Should I Run Postgres on Kubernetes? - okket
http://www.databasesoup.com/2018/07/should-i-run-postgres-on-kubernetes.html
======
Cieplak
If you’re asking this question, you should probably be using RDS or another
hosted Postgres service.

Personally prefer to operate Postgres on ZFS pools. This offers checksumming
(integrity), filesystem-level compression (reduced IO hence faster reads),
nvm-e ZIL (faster writes). ZFS also supports snapshotting, so if you run the
database in a jail, you can snapshot the entire jail, send it over the
network, and start it on another host in exactly the state it was snapshotted.

------
tango12
Where is your Kubernetes running? If you're using a managed kubernetes vendor
you might as well use their managed postgres offering if they have one.

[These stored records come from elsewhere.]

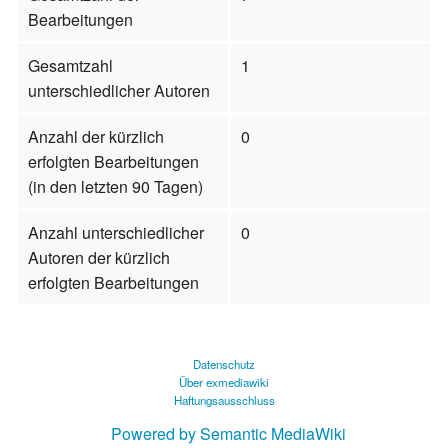
Bearbeitungen
Gesamtzahl
1
unterschiedlicher Autoren
Anzahl der kürzlich
0
erfolgten Bearbeitungen
(in den letzten 90 Tagen)
Anzahl unterschiedlicher
0
Autoren der kürzlich
erfolgten Bearbeitungen
Datenschutz
Über exmediawiki
Haftungsausschluss
Powered by Semantic MediaWiki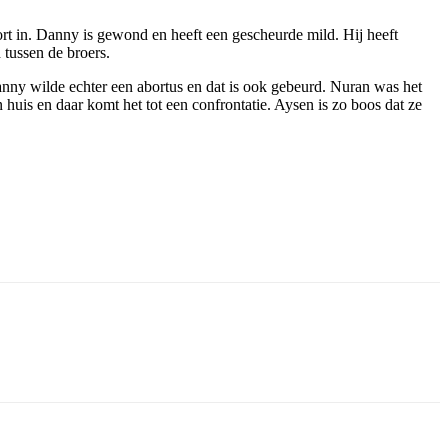
ort in. Danny is gewond en heeft een gescheurde mild. Hij heeft
 tussen de broers.
nny wilde echter een abortus en dat is ook gebeurd. Nuran was het
 huis en daar komt het tot een confrontatie. Aysen is zo boos dat ze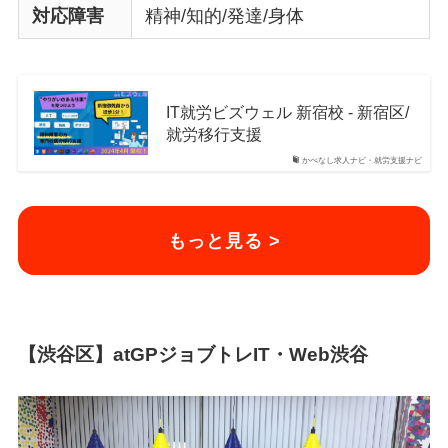
対応障害
精神/知的/発達/身体
IT就労ビズウェル 新宿校 - 新宿区/
就労移行支援
かべなし求人ナビ・就労支援ナビ
もっと見る >
【渋谷区】atGPジョブトレIT・Web渋谷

From my experience, if you're running a MVP/toy-app type setup with a single
instance of postgres with a volume mount, things work absolutely fine and are
very easy to get going with. But anything serious needs consideration.

Also, depends on your team structure. Do you already have experienced DBAs
that managed your postgres setup? Are they willing to learn what it takes to
run a kubernetes operator? Will you benefit from running it on Kubernetes or
is that compute/memory/disk resource reserved anyway?